In fact, we can probably go all the way up to, you know, sort of, one nanosecond on
a, on a one gigahertz machine before we spill over into the next clock cycle.
So you can sort of think it, think about that.
So, first thing is, actually, small and simple caches could be good.
Every one thinks capacity, capacity, capacity but, in your sort of processor
core, if you can reduce the hit time, that's a good thing.
So, just to give you some idea here, as you, as you scale back, you can have, to
the smaller caches the, time it takes to access the cache goes down.
So the next, next thing we do is we try to reduce.

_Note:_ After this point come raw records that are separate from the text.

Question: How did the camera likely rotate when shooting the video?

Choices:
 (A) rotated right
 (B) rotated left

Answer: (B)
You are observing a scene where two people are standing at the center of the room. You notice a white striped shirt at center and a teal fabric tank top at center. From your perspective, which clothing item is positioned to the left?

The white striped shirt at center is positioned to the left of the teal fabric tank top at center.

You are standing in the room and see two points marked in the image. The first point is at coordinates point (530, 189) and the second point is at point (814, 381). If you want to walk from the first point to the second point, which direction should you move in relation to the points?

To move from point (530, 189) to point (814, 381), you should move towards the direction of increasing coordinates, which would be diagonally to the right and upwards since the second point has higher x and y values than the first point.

The miss rate. And there's a couple different ways to do
that. These are just sort of some basic
optimizations in the cache lectures. Later in class we're gonna go through at
lot more optimizations for caches. But one thing you do is think about
looking at the block size. So the examples I've been giving, we're
talking about 64, byte block size. But you could think about having either a
smaller block size or a larger block size. And in fact this, this happens.
People, the, this, this graph here, you know, 64 looks like, sort of the lowest
misrates is a good spot. But this is really dependent in your
applications space. So if you have applications which just
sorta stream through memory, you probably want a bigger block size.

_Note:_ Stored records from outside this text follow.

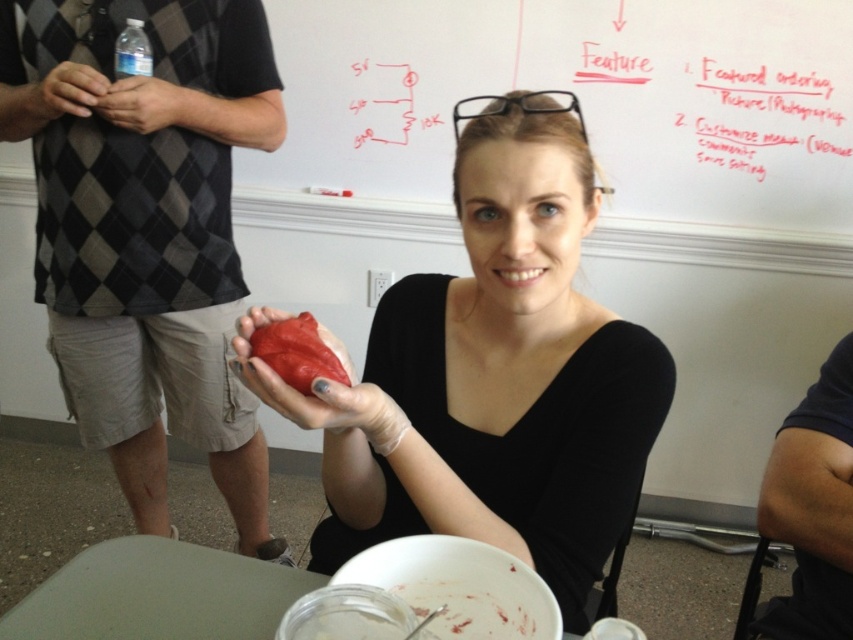 Question: Which point is farther to the camera?

Choices:
 (A) dark blue fabric at right
 (B) rubber heart at center
 (C) rubber-like red heart at center

Answer: (A)

Question: Observing the image, what is the correct spatial positioning of rubber heart at center in reference to clear plastic bottle at upper left?

Choices:
 (A) right
 (B) left

Answer: (A)

Question: Considering the relative positions of white paper at upper center and rubber heart at center in the image provided, where is white paper at upper center located with respect to rubber heart at center?

Choices:
 (A) right
 (B) left

Answer: (A)

Question: Considering the real-world distances, which object is farthest from the clear plastic bottle at upper left?

Choices:
 (A) white paper at upper center
 (B) smooth white table at lower center
 (C) matte black hand at upper left

Answer: (A)

Question: Which object is positioned closest to the matte plastic food at lower center?

Choices:
 (A) matte black hand at upper left
 (B) dark blue fabric at right

Answer: (B)

Question: Does matte plastic food at lower center have a greater width compared to matte black hand at upper left?

Choices:
 (A) yes
 (B) no

Answer: (B) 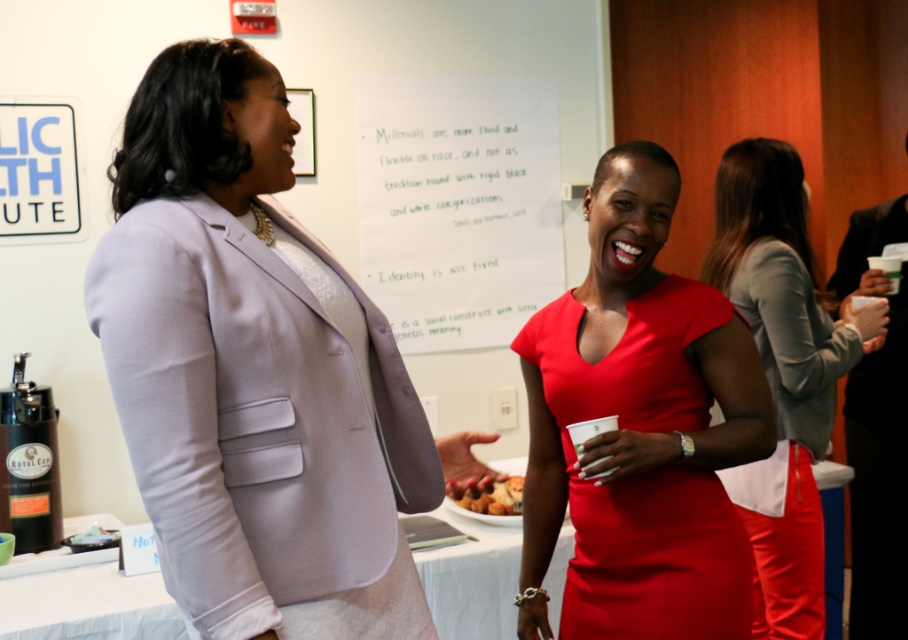 Question: Where is white paper at center located in relation to black smooth suit at right in the image?

Choices:
 (A) below
 (B) above

Answer: (B)

Question: Among these objects, which one is farthest from the camera?

Choices:
 (A) lavender fabric blazer at upper left
 (B) black smooth suit at right
 (C) golden brown crispy pastry at center
 (D) white paper at center

Answer: (D)

Question: Which point is closer to the camera?

Choices:
 (A) black smooth suit at right
 (B) matte red dress at center
 (C) matte gray blazer at center
 (D) golden brown crispy pastry at center

Answer: (B)

Question: Can you confirm if lavender fabric blazer at upper left is wider than golden brown crispy pastry at center?

Choices:
 (A) yes
 (B) no

Answer: (A)

Question: Which point is closer to the camera?

Choices:
 (A) black smooth suit at right
 (B) lavender fabric blazer at upper left

Answer: (B)

Question: Is matte red dress at center to the right of black smooth suit at right from the viewer's perspective?

Choices:
 (A) no
 (B) yes

Answer: (A) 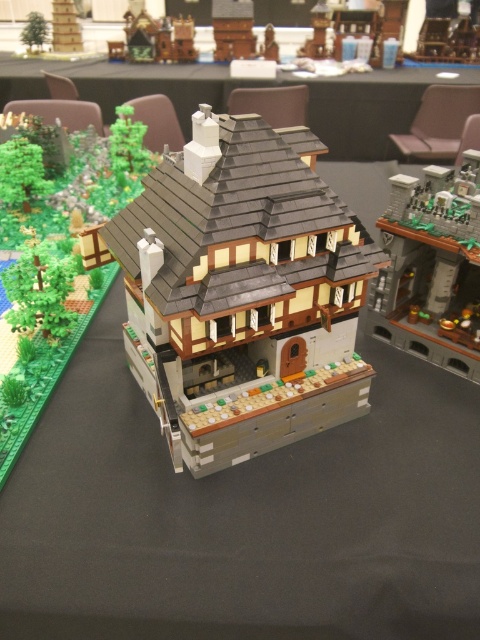 Between point (139, 346) and point (165, 86), which one is positioned behind?

Point (165, 86)

What do you see at coordinates (242, 292) in the screenshot? The width and height of the screenshot is (480, 640). I see `brick-like brown house at center` at bounding box center [242, 292].

The width and height of the screenshot is (480, 640). I want to click on brick-like brown house at center, so click(242, 292). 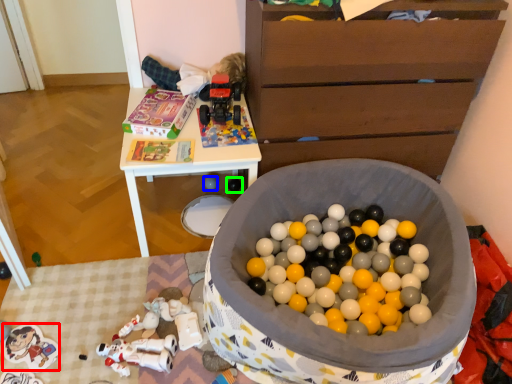 Question: Estimate the real-world distances between objects in this image. Which object is closer to toy (highlighted by a red box), toy (highlighted by a blue box) or toy (highlighted by a green box)?

Choices:
 (A) toy
 (B) toy

Answer: (A) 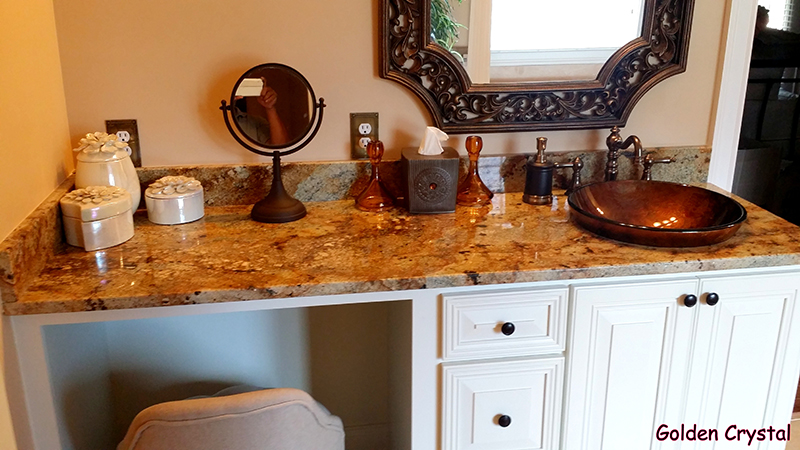 This screenshot has height=450, width=800. In order to click on drawers in this screenshot , I will do `click(460, 329)`, `click(472, 404)`. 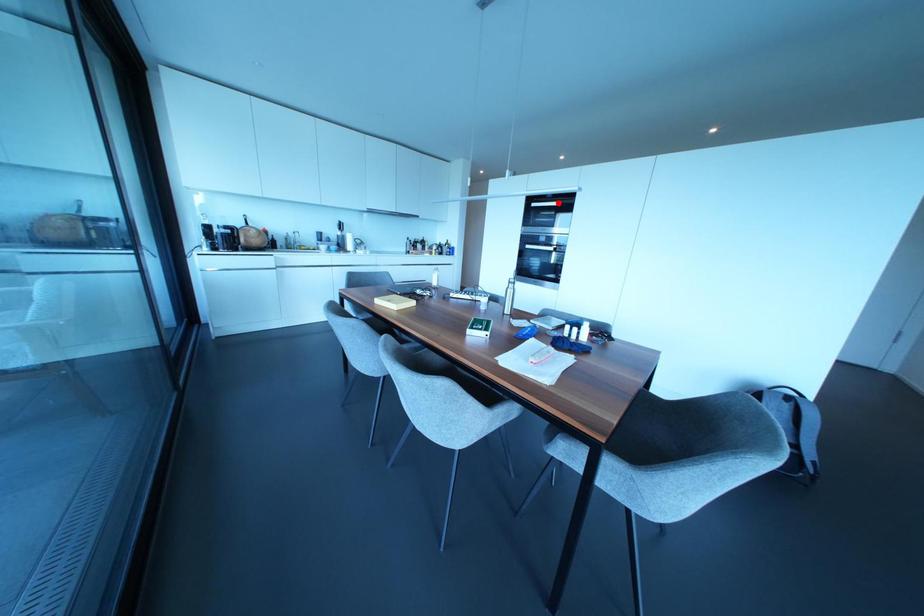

If you have more random patterns, you're not getting any reuse.
It might make sense to even have a smaller block size.
So, this, this data is from your textbook actually.
This is plotting [inaudible]. Rates with different cache sizes.

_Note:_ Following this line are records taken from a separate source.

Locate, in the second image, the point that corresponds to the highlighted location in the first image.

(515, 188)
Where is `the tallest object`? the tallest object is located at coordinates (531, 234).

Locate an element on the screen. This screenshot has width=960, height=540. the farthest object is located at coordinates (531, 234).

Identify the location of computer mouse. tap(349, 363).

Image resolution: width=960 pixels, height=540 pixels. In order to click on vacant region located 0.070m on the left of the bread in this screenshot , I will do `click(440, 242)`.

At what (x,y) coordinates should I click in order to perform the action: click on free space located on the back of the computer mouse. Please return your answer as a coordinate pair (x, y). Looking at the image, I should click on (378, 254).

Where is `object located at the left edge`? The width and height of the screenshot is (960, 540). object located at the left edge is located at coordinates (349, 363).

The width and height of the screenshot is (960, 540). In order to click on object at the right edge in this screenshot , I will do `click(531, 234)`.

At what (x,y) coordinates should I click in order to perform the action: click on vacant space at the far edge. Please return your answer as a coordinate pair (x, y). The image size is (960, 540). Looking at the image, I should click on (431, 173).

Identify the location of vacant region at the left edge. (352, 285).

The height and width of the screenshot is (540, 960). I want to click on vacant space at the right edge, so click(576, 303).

So each of these lines here is a different size cache.
So you can see four kilobyte cache, sixteen kilobyte cache, 64 kilobyte cache,
an 256 kilobyte caches. And you can plot those, those two things
against each other and see where the, the sort of sweet spot in this curve is.
We're trying to minimize the miss rate, so how often we actually take that cache
miss. Okay.
So there's some, there's some positive things here about having different having
larger cash sizes. Let's talk about that.
S if we have a, excuse me. Larger box sizes.
If we have a larger box size we need less tag overhead.
So we talked about that already in the tag look up slide.
The, you can, if you have longer block sizes you can think about having uhh.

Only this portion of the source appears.